My dear @spinynorman, thanks for those helpful replies. Interestingly, I watched a pleasant video about my Citizen, which was more of a personal story than a review, and the narrator explained that he himself did not bother about the computer linking gubbins that came with the watch, and used and enjoyed the watch itself, on its own merits. Apparently, the manual that originally came with the watch was almost as long and heavy as the Bible. :biggrin:


----------



## spinynorman (Apr 2, 2014)

Always said:


> My dear @spinynorman, thanks for those helpful replies. Interestingly, I watched a pleasant video about my Citizen, which was more of a personal story than a review, and the narrator explained that he himself did not bother about the computer linking gubbins that came with the watch, and used and enjoyed the watch itself, on its own merits.
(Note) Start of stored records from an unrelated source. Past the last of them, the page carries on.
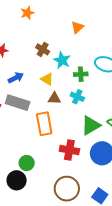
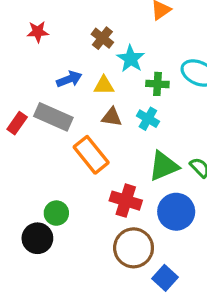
blue arrow: (16, 78) -> (69, 79), moved
yellow triangle: (47, 79) -> (104, 85), turned -40
orange rectangle: (44, 124) -> (91, 155), turned -35
brown circle: (67, 189) -> (134, 248), moved

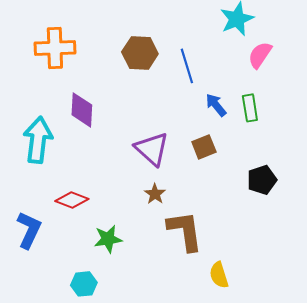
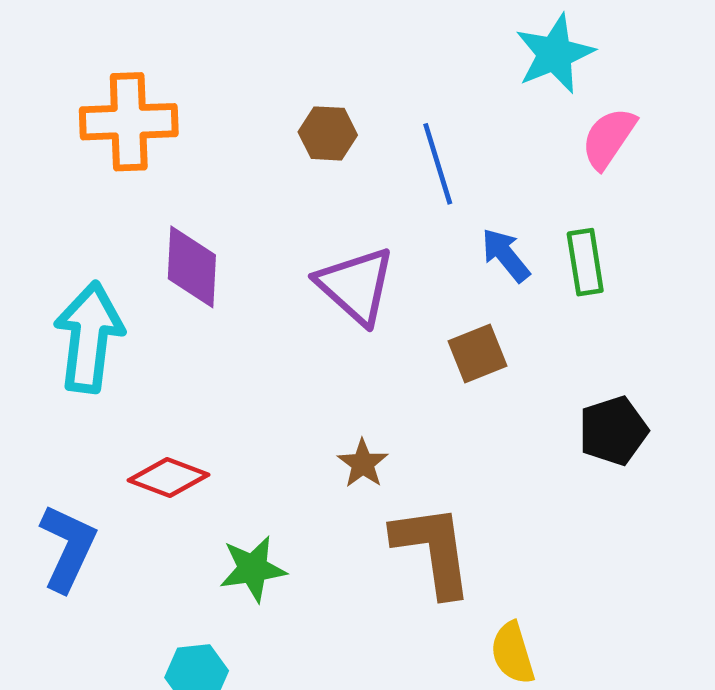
brown hexagon: (140, 53) -> (328, 133), size x0.7
purple triangle: (152, 149) -> (356, 286), moved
Apparently, the manual that originally came with the watch was almost as long and heavy as the Bible. :biggrin:


 There's a couple of boxed ones on Ebay which show it came with the docking station, a 3.5" diskette, a user guide for the software and a manual for the watch. Software manual does look chunky, but it's probably in 15 different languages. https://www.ebay.co.uk/itm/255714952771


----------



## tall_tim (Jul 29, 2009)

Looked at that eBay listing - "For professional use only" or so it says on the swing tag - kind of limits their market - unless that's aimed at the 3.5" diskette!


----------



## spinynorman (Apr 2, 2014)

tall_tim said:


> Looked at that eBay listing - "For professional use only" or so it says on the swing tag - kind of limits their market - unless that's aimed at the 3.5" diskette!


 I does seem like it was aimed at serious divers. There's another boxed set on Ebay that reveals the system requirements.









You can have it on a 5.25" floppy as well. MS-DOS 3, blimey, that takes me back.


----------